* [PROMPT]:
Set down the full listing below word for word; pictures stay out of the copy.

* [RECORDED INFORMATION]:
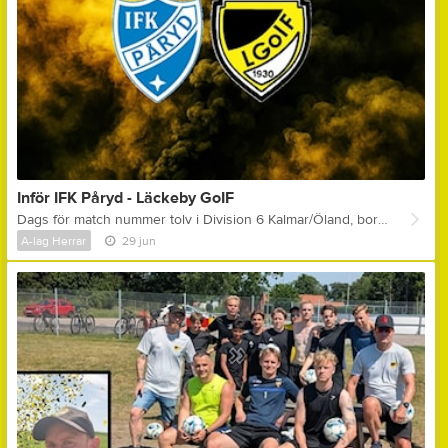
Inför IFK Påryd - Läckeby GoIF
Dags för match nummer tolv i Division 6 Kalmar/Öland, bortamatch och för motståndet står IFK Påryd! IFK PÅRYD ligger, i skrivande stund, på 8:e plats i tabellen! Man spelade senast oavgjort på bortaplan emot S:t Sigfrids IF - 2-2! Tidigare i Division 6 Kalmar/Öland har man följande resultat: S:t Sigfrids IF (h) - 1-4, Läckeby GoIF (b) - 2-2, Trekantens IF (b) - 2-8, Rockneby IK (h) - 4-1, Söderåkra AIK (b) - 4-2, Högsrums FF (h) - 2-3, Ljungbyholms GoIF (b) - 0-3, Degerhamns IF (h) - 0-3, Möre BK (b) - 3-2 & Mörbylånga GoIF (h) - 1-2! Bästa målskytt hitills i IFK Påryd är Felix Karlsson som gjort 6 stycken mål! LÄCKEBY GOIF ligger på 10:e plats i tabellen! Man förlorade senast hemma emot Ljungbyholms GoIF - 0-5! Tidigare i Division 6 Kalmar/Öland har man följande resultat: Ljungbyholms GoIF (b) - 2-2, IFK Påryd (h) - 2-2, Degerhamns IF (b) - 2-5, Trekantens IF (h) - 0-1, Möre BK (b) - 2-3, Rockneby IK (h) - 2-0, Mörbylånga GoIF (b) - 1-6, Söderåkra AIK (h) - 1-2, Högsrums FF (b) - 1-2 & S:t Sigfrids IF (h) - 2-4! Bästa målskytt hitills i Läckeby GoIF är Emil Blomqvist som gjort 6 stycken mål! FUN FACTS: * När lagen möttes i den 2:a omgången slutade matchen oavgjort - 2-2! * Säsongen 2022 var den senaste segern i seriespel för Läckeby GoIF emot IFK Påryd, i Division 5 SÖ, då man lyckades vinna hemma i Läckeby med 3-2! * IFK Påryd har bara tagit 3 av sina totalt 11 stycken poäng på hemmaplan! Enda poängen inspelade på hemmaplan är 4-1-segern emot tabelljumbon Rockneby IK! NU KÖR VI! Läckeby GoIF har tagit ut följande spelare: Olle Bjelkendal (mv) Adam Palmér Alexander Kennerfalk Amjad Mahahi Elliot Andreasson Emil Blomqvist Herman Holmén Idriz Spahiu Manfred Löfström Noah Sporre Olle Karlsson Olle Norlén Bengtsson Olle Qvarnkullen Oskar Akinder Oskar Feltendahl Sigge Holm Udde Rydell William Nilsson Samling: 17.15 i Läckeby, 17.30 på Rasta i Kalmar eller 18.00 på plats Matchstart: 19.00 Kommentar ifrån assisterande tränare Peter Engman: " - Sista matchen innan lite sommarledighet och här handlar det om att avsluta vårsäsongen snyggt, samt att få in en positiv känsla inför hösten! Vi är just nu bara 6 poäng bakom Påryd, det hade varit så oerhört trevligt att krypa lite närmare lagen ovanför för att kunna ha någonting att spela om och sikta på inför hösten! Vi bestämde topp 5 innan serien började och då måste vi nog börja knappa in på lagen ovanför oss om det ska vara möjligt! Vi är topp 5-bra spelare för spelare, utan tvekan, men tyvärr vill det sig inte riktigt för oss under matcherna! Senast emot Påryd, i den andra omgången, gjorde vi ingen bra match alls och här skulle man vilja att Påryd får se de Läckeby jag vet vi har i oss, men som vi tyvärr lite för sällan visar! Om man bortser ifrån matchen senast emot Ljungbyholm så har vi ändå skapat ganska mycket målchanser i samtliga matcher, men missat på tok för många av dom.. Ketchup-effekt här och vinst vore trevligt, så kan vi ta sommarledigt med en seger i ryggen! " IFK Påryd har tagit ut följande trupp: Simon Mellmark (mv), Adam Danielsson Fandrey, Axel Sverken, Fabian Karlsson, Felix Karlsson, Julius Rosenqvist, Karl Berglin, Leonardo Appleton, Liam Engberg, Liam Muerling, Oliver Åkerlund, Petter Eriksson, Robert Allansson, Simon Dahlberg, Simon Karlsson & Sture Rydberg Bengtsson. Tränare för IFK Påryd är Adam Danielsson, samt spelande tränaren Felix Karlsson! Domare: Anton Skedebäck & Peter Marne Matchen spelas på Mörevallen i Påryd imorgon (tisdag) kl. 19.00!
A-lag Herrar
29 jun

* [REPLY TO THE TASK]:
Inför IFK Påryd - Läckeby GoIF
Dags för match nummer tolv i Division 6 Kalmar/Öland, bortamatch och för motståndet står IFK Påryd! IFK PÅRYD ligger, i skrivande stund, på 8:e plats i tabellen! Man spelade senast oavgjort på bortaplan emot S:t Sigfrids IF - 2-2! Tidigare i Division 6 Kalmar/Öland har man följande resultat: S:t Sigfrids IF (h) - 1-4, Läckeby GoIF (b) - 2-2, Trekantens IF (b) - 2-8, Rockneby IK (h) - 4-1, Söderåkra AIK (b) - 4-2, Högsrums FF (h) - 2-3, Ljungbyholms GoIF (b) - 0-3, Degerhamns IF (h) - 0-3, Möre BK (b) - 3-2 & Mörbylånga GoIF (h) - 1-2! Bästa målskytt hitills i IFK Påryd är Felix Karlsson som gjort 6 stycken mål! LÄCKEBY GOIF ligger på 10:e plats i tabellen! Man förlorade senast hemma emot Ljungbyholms GoIF - 0-5! Tidigare i Division 6 Kalmar/Öland har man följande resultat: Ljungbyholms GoIF (b) - 2-2, IFK Påryd (h) - 2-2, Degerhamns IF (b) - 2-5, Trekantens IF (h) - 0-1, Möre BK (b) - 2-3, Rockneby IK (h) - 2-0, Mörbylånga GoIF (b) - 1-6, Söderåkra AIK (h) - 1-2, Högsrums FF (b) - 1-2 & S:t Sigfrids IF (h) - 2-4! Bästa målskytt hitills i Läckeby GoIF är Emil Blomqvist som gjort 6 stycken mål! FUN FACTS: * När lagen möttes i den 2:a omgången slutade matchen oavgjort - 2-2! * Säsongen 2022 var den senaste segern i seriespel för Läckeby GoIF emot IFK Påryd, i Division 5 SÖ, då man lyckades vinna hemma i Läckeby med 3-2! * IFK Påryd har bara tagit 3 av sina totalt 11 stycken poäng på hemmaplan! Enda poängen inspelade på hemmaplan är 4-1-segern emot tabelljumbon Rockneby IK! NU KÖR VI! Läckeby GoIF har tagit ut följande spelare: Olle Bjelkendal (mv) Adam Palmér Alexander Kennerfalk Amjad Mahahi Elliot Andreasson Emil Blomqvist Herman Holmén Idriz Spahiu Manfred Löfström Noah Sporre Olle Karlsson Olle Norlén Bengtsson Olle Qvarnkullen Oskar Akinder Oskar Feltendahl Sigge Holm Udde Rydell William Nilsson Samling: 17.15 i Läckeby, 17.30 på Rasta i Kalmar eller 18.00 på plats Matchstart: 19.00 Kommentar ifrån assisterande tränare Peter Engman: " - Sista matchen innan lite sommarledighet och här handlar det om att avsluta vårsäsongen snyggt, samt att få in en positiv känsla inför hösten! Vi är just nu bara 6 poäng bakom Påryd, det hade varit så oerhört trevligt att krypa lite närmare lagen ovanför för att kunna ha någonting att spela om och sikta på inför hösten! Vi bestämde topp 5 innan serien började och då måste vi nog börja knappa in på lagen ovanför oss om det ska vara möjligt! Vi är topp 5-bra spelare för spelare, utan tvekan, men tyvärr vill det sig inte riktigt för oss under matcherna! Senast emot Påryd, i den andra omgången, gjorde vi ingen bra match alls och här skulle man vilja att Påryd får se de Läckeby jag vet vi har i oss, men som vi tyvärr lite för sällan visar! Om man bortser ifrån matchen senast emot Ljungbyholm så har vi ändå skapat ganska mycket målchanser i samtliga matcher, men missat på tok för många av dom.. Ketchup-effekt här och vinst vore trevligt, så kan vi ta sommarledigt med en seger i ryggen! " IFK Påryd har tagit ut följande trupp: Simon Mellmark (mv), Adam Danielsson Fandrey, Axel Sverken, Fabian Karlsson, Felix Karlsson, Julius Rosenqvist, Karl Berglin, Leonardo Appleton, Liam Engberg, Liam Muerling, Oliver Åkerlund, Petter Eriksson, Robert Allansson, Simon Dahlberg, Simon Karlsson & Sture Rydberg Bengtsson. Tränare för IFK Påryd är Adam Danielsson, samt spelande tränaren Felix Karlsson! Domare: Anton Skedebäck & Peter Marne Matchen spelas på Mörevallen i Påryd imorgon (tisdag) kl. 19.00!
A-lag Herrar
29 jun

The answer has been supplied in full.